No mercado brasileiro da educação se tem usado a pandemia para forçar o uso de tecnologias digitais como forma de manter as atividades de aprendizagem e evitar uma evasão ainda maior de estudantes. Com a retração econômica e a suspensão das aulas presenciais, as instituições de ensino pequenas e médias que cobram mensalidade viram desabar o faturamento e as perspectivas de manter o negócio.
Em abril, a rede educacional Laureate foi denunciada por usar algoritmos para corrigir questões dissertativas e redações. De acordo com as orientações, os estudantes não deveriam ser informados sobre o procedimento e os professores deveriam estar disponíveis para justificar eventuais inconsistências. Trocando em miúdos, os professores deveriam assumir que corrigiram as questões e convencer os estudantes disso.

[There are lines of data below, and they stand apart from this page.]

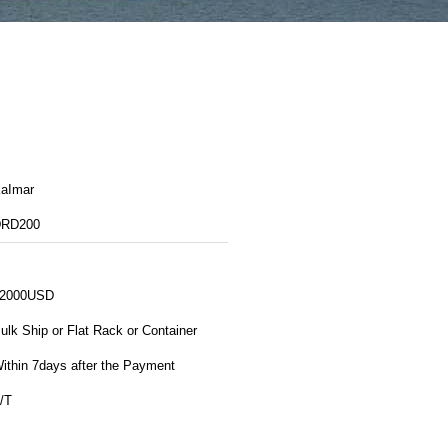
aImar
RD200
2000USD
ulk Ship or Flat Rack or Container
ithin 7days after the Payment
/T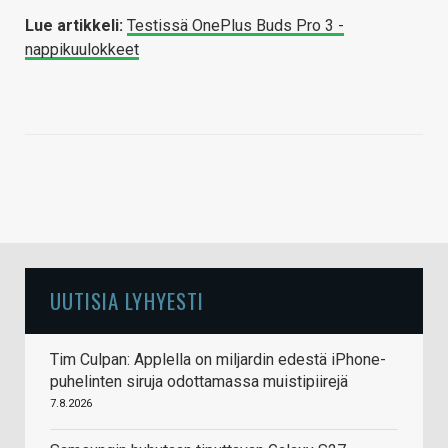
Lue artikkeli:
Testissä OnePlus Buds Pro 3 -
nappikuulokkeet
UUTISIA LYHYESTI
Tim Culpan: Applella on miljardin edestä iPhone-
puhelinten siruja odottamassa muistipiirejä
7.8.2026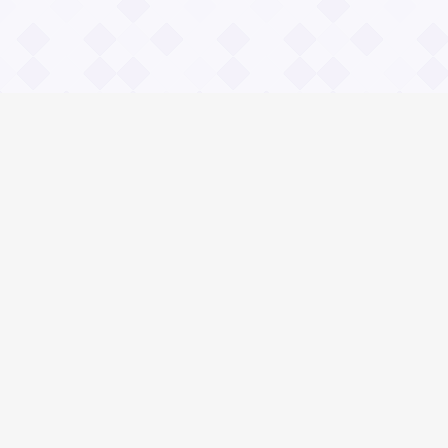
Информация
О проекте
Контакты
Общие вопросы
Правила
Реклама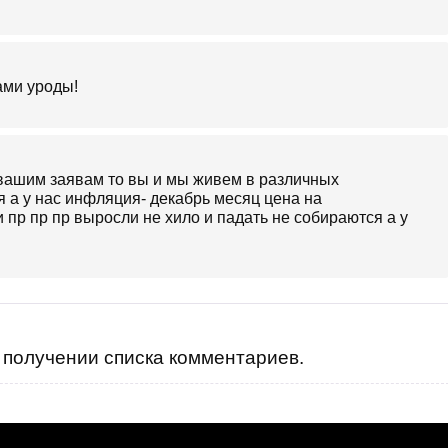
ами уроды!
по вашим заявам то вы и мы живем в различных
ия а у нас инфляция- декабрь месяц цена на
 пр пр пр выросли не хило и падать не собираются а у
получении списка комментариев.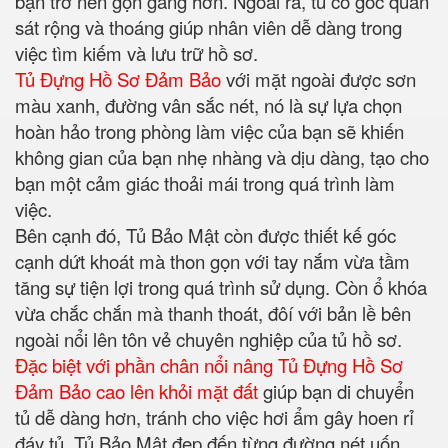
bạn trở nên gọn gàng hơn. Ngoài ra, tủ có góc quan
sát rộng và thoáng giúp nhân viên dễ dàng trong
việc tìm kiếm và lưu trữ hồ sơ.
Tủ Đựng Hồ Sơ Đảm Bảo
với mặt ngoài được sơn
màu xanh, đường vân sắc nét, nó là sự lựa chọn
hoàn hảo trong phòng làm việc của bạn sẽ khiến
không gian của bạn nhẹ nhàng và dịu dàng, tạo cho
bạn một cảm giác thoải mái trong quá trình làm
việc.
Bên cạnh đó, Tủ Bảo Mật còn được thiết kế góc
cạnh dứt khoát mà thon gọn với tay nắm vừa tầm
tăng sự tiện lợi trong quá trình sử dụng. Còn ổ khóa
vừa chắc chắn mà thanh thoát, đôí với bản lề bên
ngoài nổi lên tôn vẻ chuyên nghiệp của tủ hồ sơ.
Đặc biệt với phần chân nổi nâng Tủ Đựng Hồ Sơ
Đảm Bảo cao lên khỏi mặt đất
giúp bạn di chuyển
tủ dễ dàng hơn, tránh cho việc hơi ẩm gây hoen rỉ
đáy tủ. Tủ Bảo Mật đẹp đến từng đường nét uốn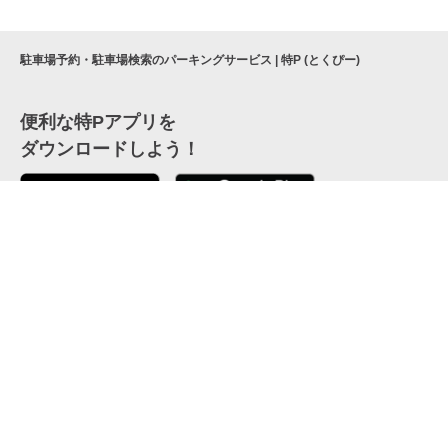
駐車場予約・駐車場検索のパーキングサービス | 特P (とくぴー)
便利な特Pアプリを
ダウンロードしよう！
ここから「インストール」して、便利な特Pアプリを
公式 X
GETしよう
公式 Facebook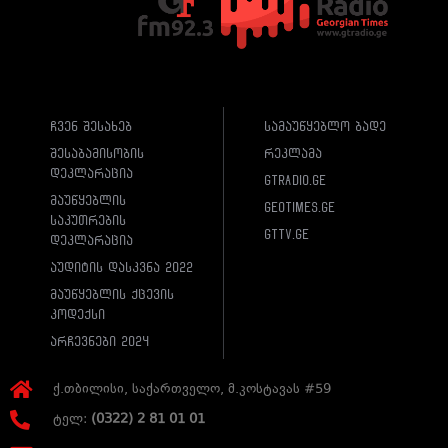
ჩვენ შესახებ
სამაუწყებლო ბადე
შესაბამისობის
რეკლამა
დეკლარაცია
gtradio.ge
მაუწყებლის
geotimes.ge
საკუთრების
gttv.ge
დეკლარაცია
აუდიტის დასკვნა 2022
მაუწყებლის ქცევის
კოდექსი
არჩევნები 2024
ქ.თბილისი, საქართველო, მ.კოსტავას #59
ტელ:
(0322) 2 81 01 01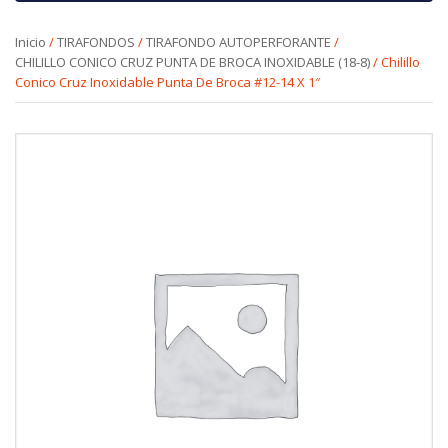
Inicio
/
TIRAFONDOS
/
TIRAFONDO AUTOPERFORANTE
/
CHILILLO CONICO CRUZ PUNTA DE BROCA INOXIDABLE (18-8)
/ Chilillo
Conico Cruz Inoxidable Punta De Broca #12-14 X 1″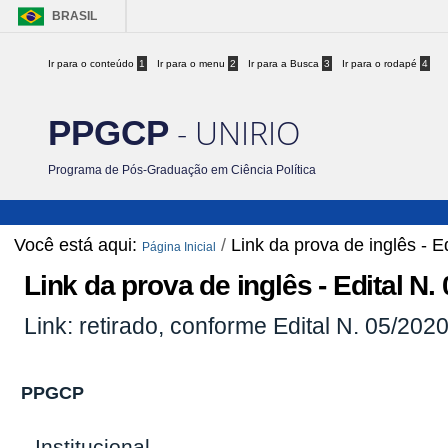
BRASIL
Ir para o conteúdo
1
Ir para o menu
2
Ir para a Busca
3
Ir para o rodapé
4
- UNIRIO
PPGCP
Programa de Pós-Graduação em Ciência Política
Você está aqui:
/
Link da prova de inglês - E
Página Inicial
Link da prova de inglês - Edital N.
Link: retirado, conforme Edital N. 05/202
PPGCP
Institucional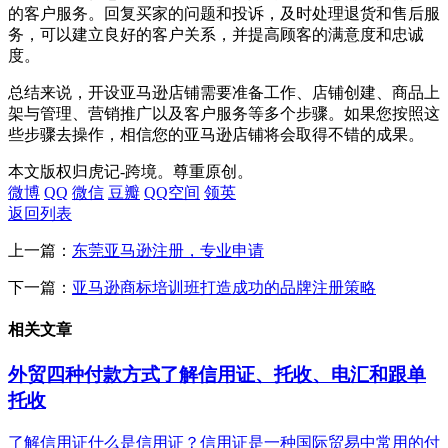
的客户服务。回复买家的问题和投诉，及时处理退货和售后服
务，可以建立良好的客户关系，并提高顾客的满意度和忠诚
度。
总结来说，开设亚马逊店铺需要准备工作、店铺创建、商品上
架与管理、营销推广以及客户服务等多个步骤。如果您按照这
些步骤去操作，相信您的亚马逊店铺将会取得不错的成果。
本文版权归虎记-跨境。尊重原创。
微博
QQ
微信
豆瓣
QQ空间
领英
返回列表
上一篇：
东莞亚马逊注册，专业申请
下一篇：
亚马逊商标培训班打造成功的品牌注册策略
相关文章
外贸四种付款方式了解信用证、托收、电汇和跟单
托收
了解信用证什么是信用证？信用证是一种国际贸易中常用的付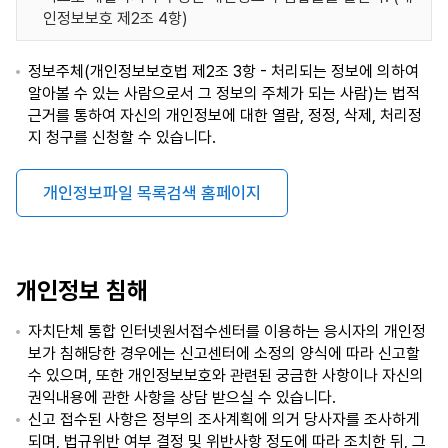
인정보보호 제2조 4항)
정보주체(개인정보보호법 제2조 3항 - 처리되는 정보에 의하여
알아볼 수 있는 사람으로서 그 정보의 주체가 되는 사람)는 법적
근거를 통하여 자신의 개인정보에 대한 열람, 정정, 삭제, 처리정
지 청구를 신청할 수 있습니다.
개인정보파일 목록검색 홈페이지
개인정보 침해
자치단체 통합 인터넷원서접수센터를 이용하는 응시자의 개인정
보가 침해당한 경우에는 신고센터에 소정의 양식에 따라 신고할
수 있으며, 또한 개인정보보호와 관련된 궁금한 사항이나 자신의
권익내용에 관한 사항을 상담 받으실 수 있습니다.
신고 접수된 사항은 정부의 조사계획에 의거 당사자를 조사하게
되며, 법규위반 여부 결정 및 위반사항 정도에 따라 조치한 뒤, 그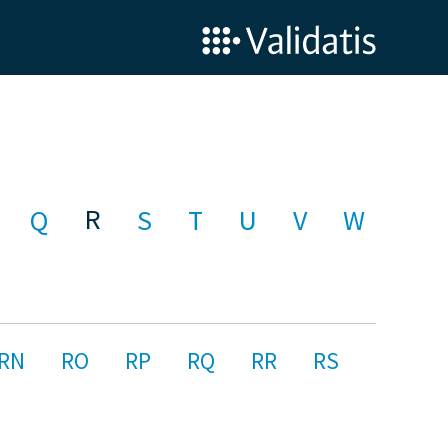
R
Q
S
T
U
V
W
RN
RO
RP
RQ
RR
RS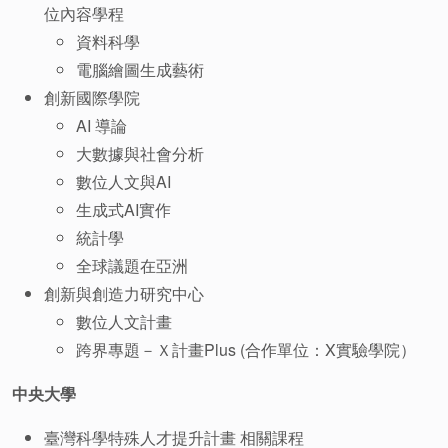
位內容學程
資料科學
電腦繪圖生成藝術
創新國際學院
AI 導論
大數據與社會分析
數位人文與AI
生成式AI實作
統計學
全球議題在亞洲
創新與創造力研究中心
數位人文計畫
跨界專題－Ｘ計畫Plus
(合作單位：X實驗學院）
中央大學
臺灣科學特殊人才提升計畫 相關課程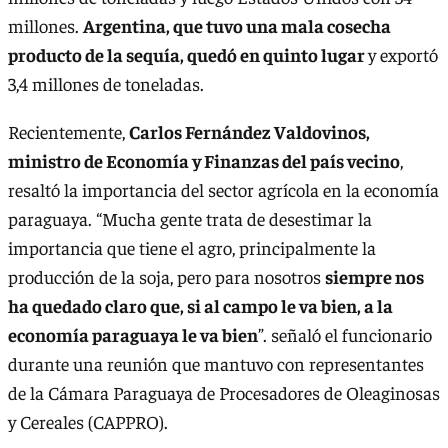
millones.
Argentina, que tuvo una mala cosecha
producto de la sequía, quedó en quinto lugar
y exportó
3,4 millones de toneladas.
Recientemente,
Carlos Fernández Valdovinos,
ministro de Economía y Finanzas del país vecino
,
resaltó la importancia del sector agrícola en la economía
paraguaya. “Mucha gente trata de desestimar la
importancia que tiene el agro, principalmente la
producción de la soja, pero para nosotros
siempre nos
ha quedado claro que, si al campo le va bien, a la
economía paraguaya le va bien
”. señaló el funcionario
durante una reunión que mantuvo con representantes
de la Cámara Paraguaya de Procesadores de Oleaginosas
y Cereales (CAPPRO).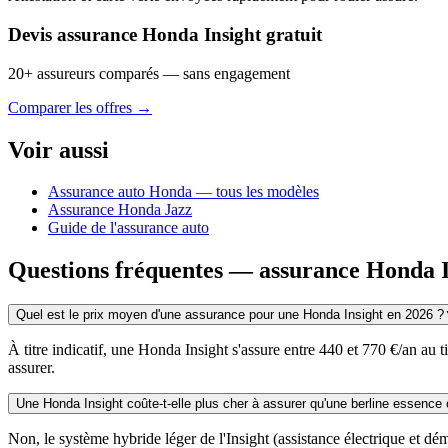
Devis assurance Honda Insight gratuit
20+ assureurs comparés — sans engagement
Comparer les offres →
Voir aussi
Assurance auto Honda — tous les modèles
Assurance Honda Jazz
Guide de l'assurance auto
Questions fréquentes — assurance Honda I
Quel est le prix moyen d'une assurance pour une Honda Insight en 2026 ?
À titre indicatif, une Honda Insight s'assure entre 440 et 770 €/an au t
assurer.
Une Honda Insight coûte-t-elle plus cher à assurer qu'une berline essence 
Non, le système hybride léger de l'Insight (assistance électrique et dém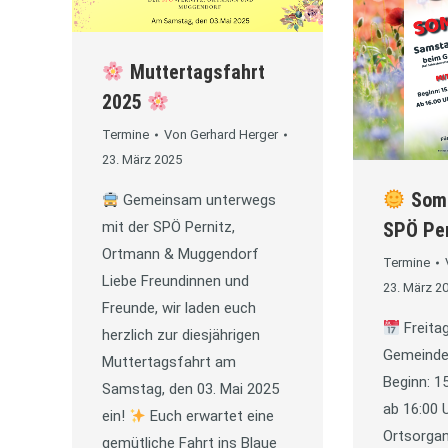
Muttertagsfahrt
2025
Termine
Von
Gerhard Herger
23. März 2025
Somm
Gemeinsam unterwegs
mit der SPÖ Pernitz,
SPÖ Pe
Ortmann & Muggendorf
Termine
Liebe Freundinnen und
23. März 2
Freunde, wir laden euch
Freitag
herzlich zur diesjährigen
Gemeinde
Muttertagsfahrt am
Beginn: 1
Samstag, den 03. Mai 2025
ab 16:00 
ein!
Euch erwartet eine
Ortsorgan
gemütliche Fahrt ins Blaue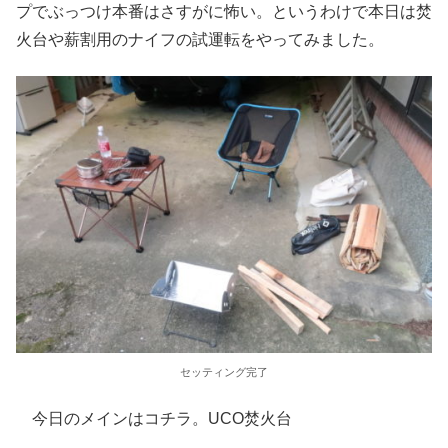
プでぶっつけ本番はさすがに怖い。というわけで本日は焚
火台や薪割用のナイフの試運転をやってみました。
セッティング完了
今日のメインはコチラ。UCO焚火台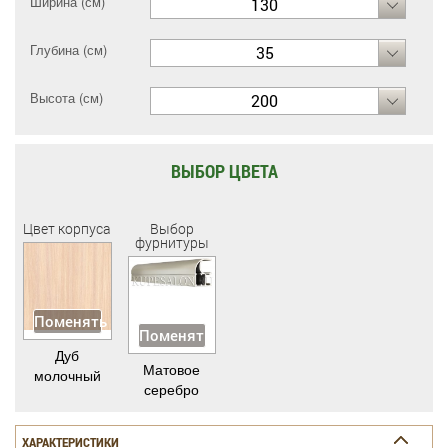
Ширина (см)
130
Глубина (см)
35
Высота (см)
200
ВЫБОР ЦВЕТА
Цвет корпуса
Выбор
фурнитуры
Поменять
Поменять
Дуб
Матовое
молочный
серебро
ХАРАКТЕРИСТИКИ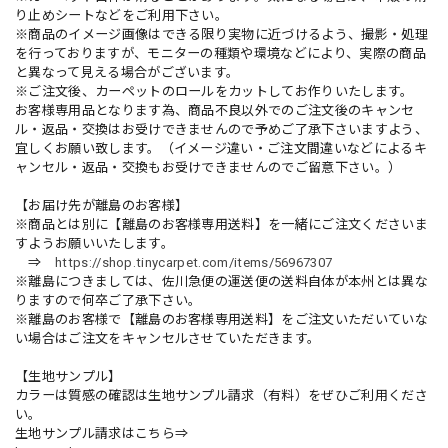
り止めシートなどをご利用下さい。
※商品のイメージ画像はできる限り実物に近づけるよう、撮影・処理
を行っておりますが、モニターの種類や環境などにより、実際の商品
と異なって見える場合がございます。
※ご注文後、カーペットのロールをカットしてお作りいたします。
お客様専用品となります為、商品不良以外でのご注文後のキャンセ
ル・返品・交換はお受けできませんので予めご了承下さいますよう、
宜しくお願い致します。（イメージ違い・ご注文間違いなどによるキ
ャンセル・返品・交換もお受けできませんのでご留意下さい。）
【お届け先が離島のお客様】
※商品とは別に【離島のお客様専用送料】を一緒にご注文くださいま
すようお願いいたします。
⇒
https://shop.tinycarpet.com/items/56967307
※離島につきましては、佐川急便の運送便の送料自体が本州とは異な
りますので何卒ご了承下さい。
※離島のお客様で【離島のお客様専用送料】をご注文いただいていな
い場合はご注文をキャンセルさせていただきます。
【生地サンプル】
カラーは質感の確認は生地サンプル請求（有料）をぜひご利用くださ
い。
生地サンプル請求はこちら⇒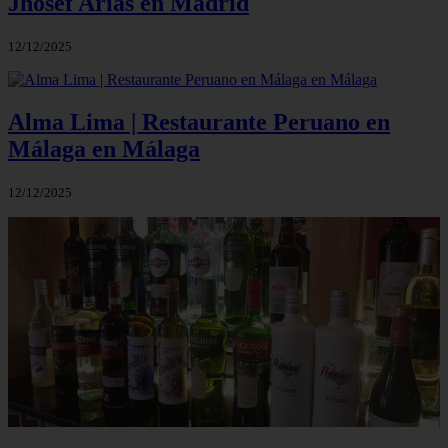
Jhosef Arias en Madrid
12/12/2025
Alma Lima | Restaurante Peruano en
Málaga en Málaga
12/12/2025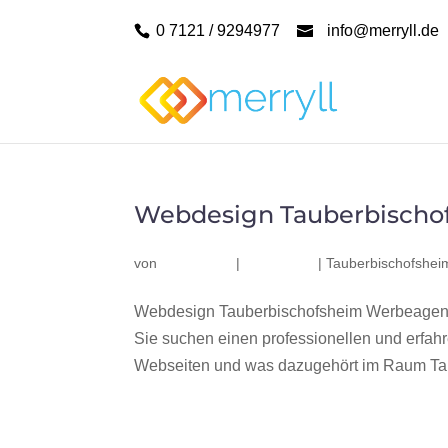
0 7121 / 9294977
info@merryll.de
Webdesign Tauberbischo
von
|
|
Tauberbischofshei
Webdesign Tauberbischofsheim Werbeagentu
Sie suchen einen professionellen und erfa
Webseiten und was dazugehört im Raum Tau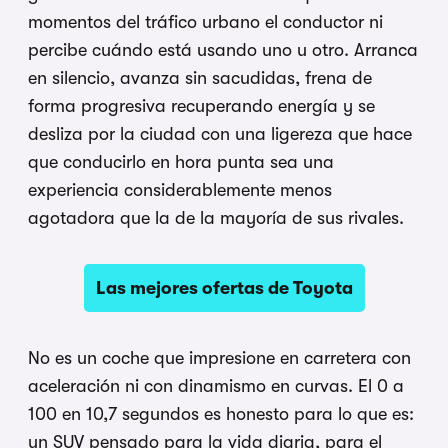
momentos del tráfico urbano el conductor ni
percibe cuándo está usando uno u otro. Arranca
en silencio, avanza sin sacudidas, frena de
forma progresiva recuperando energía y se
desliza por la ciudad con una ligereza que hace
que conducirlo en hora punta sea una
experiencia considerablemente menos
agotadora que la de la mayoría de sus rivales.
Las mejores ofertas de Toyota
No es un coche que impresione en carretera con
aceleración ni con dinamismo en curvas. El 0 a
100 en 10,7 segundos es honesto para lo que es:
un SUV pensado para la vida diaria, para el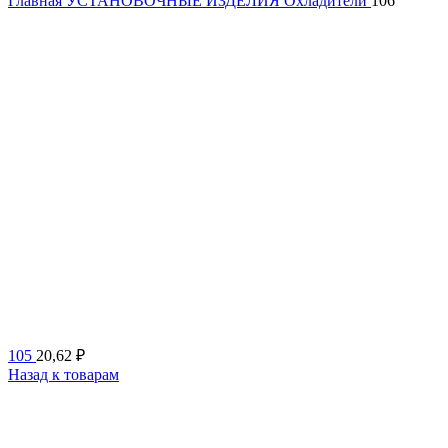
Главная
УСТАНОВОЧНЫЕ ИЗДЕЛИЯ
Охладители
106
105
20,62
₽
Назад к товарам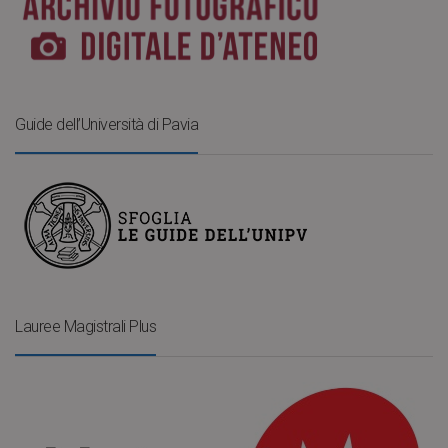
Guide dell’Università di Pavia
Lauree Magistrali Plus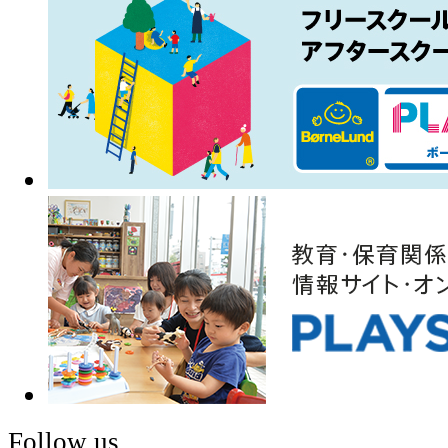
Follow us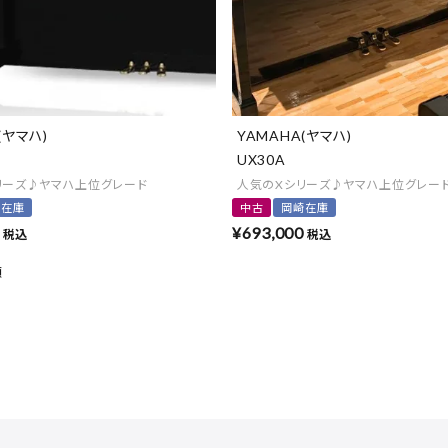
(ヤマハ)
YAMAHA(ヤマハ)
UX30A
リーズ♪ヤマハ上位グレード
人気のXシリーズ♪ヤマハ上位グレー
崎在庫
中古
岡崎在庫
¥
693,000
税込
税込
順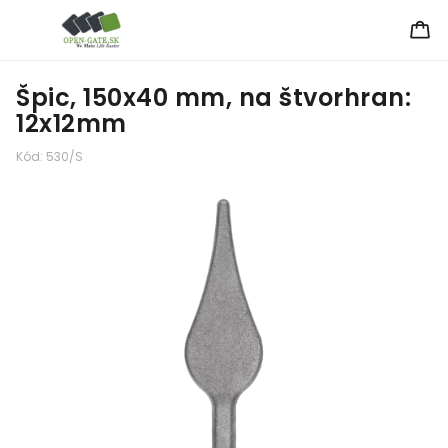
Špic, 150x40 mm, na štvorhran:
12x12mm
Kód:
530/S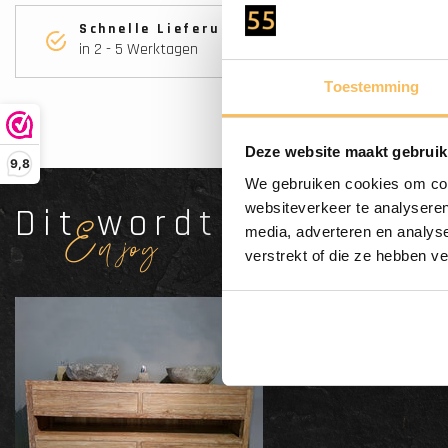
Schnelle Lieferung
in 2 - 5 Werktagen
Toestemming
Deze website maakt gebruik
9,8
We gebruiken cookies om cont
websiteverkeer te analyseren
Dit wordt'n
media, adverteren en analys
Enjoy
verstrekt of die ze hebben v
Badezim
gewasc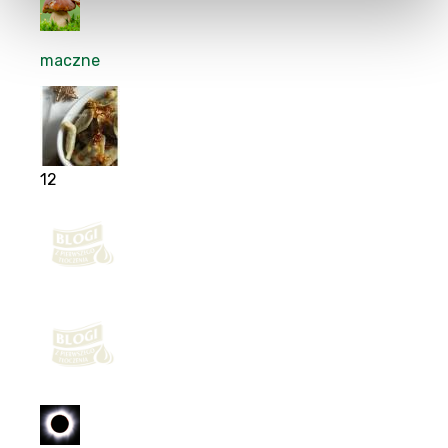
maczne
12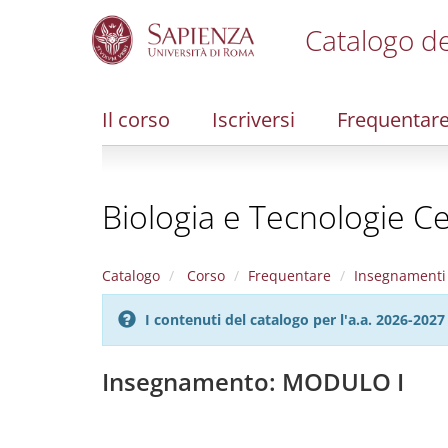
Catalogo de
S
k
i
Il corso
Iscriversi
Frequentar
p
t
o
m
Biologia e Tecnologie Cel
a
i
n
c
Catalogo
Corso
Frequentare
Insegnamenti
o
n
I contenuti del catalogo per l'a.a. 2026-20
t
e
n
Insegnamento: MODULO I
t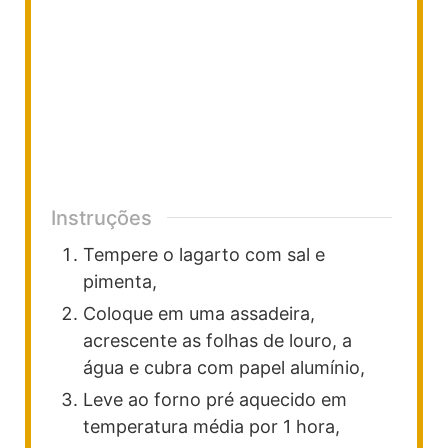
Instruções
Tempere o lagarto com sal e
pimenta,
Coloque em uma assadeira,
acrescente as folhas de louro, a
água e cubra com papel alumínio,
Leve ao forno pré aquecido em
temperatura média por 1 hora,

A farsa, bastante sofisticada, incluía simular o tempo de correção feita por um professor humano. As notas, portanto, eram publicadas dias depois como forma de escamotear a agilidade do sistema de Inteligência Artificial. Em nota (abaixo), a Rede de Educadores do Ensino Superior em Luta fez a denúncia, acolhida em reportagem pela Agência Pública.
Na esteira da pandemia, mais de 1,6 mil professores universitários foram demitidos só em São Paulo, de acordo com a mesma Agência Pública em outra reportagem. Os impactos no ensino superior são maiores, visto que 88,2% das instituições no país são privadas, como mostram os dados do último censo educacional (2018). As demissões fazem parte de um cenário econômico desfavorável, é verdade, mas dizem muito mais sobre um negócio em que formação e conhecimento são aspectos secundários. São as planilhas que contam.
Chovem denúncias dando conta de aumento exponencial na carga de trabalho sem compensações, comunicados de redução de horas sem contato com os responsáveis pela gestão escolar, descumprimento de ações garantidas na legislação e demissões arbitrárias. De fato, os professores tiveram de se adequar da noite para o dia a procedimentos nada familiares no cotidiano escolar e bancar a própria estrutura para manter o contato com os estudantes.
Poucas escolas consideraram a oferta de recursos digitais a professores e estudantes como parte da solução para suprir o distanciamento e garantir a continuidade dos estudos. Além disso, as estratégias de aprendizagem ficaram, via de regra, restritas ao ensino remoto. Como consequência, a pandemia só fez eclodir uma relação já desgastada entre a estrutura administrativa das instituições educacionais financiadas por acionistas, seus “colaboradores” e “clientes”.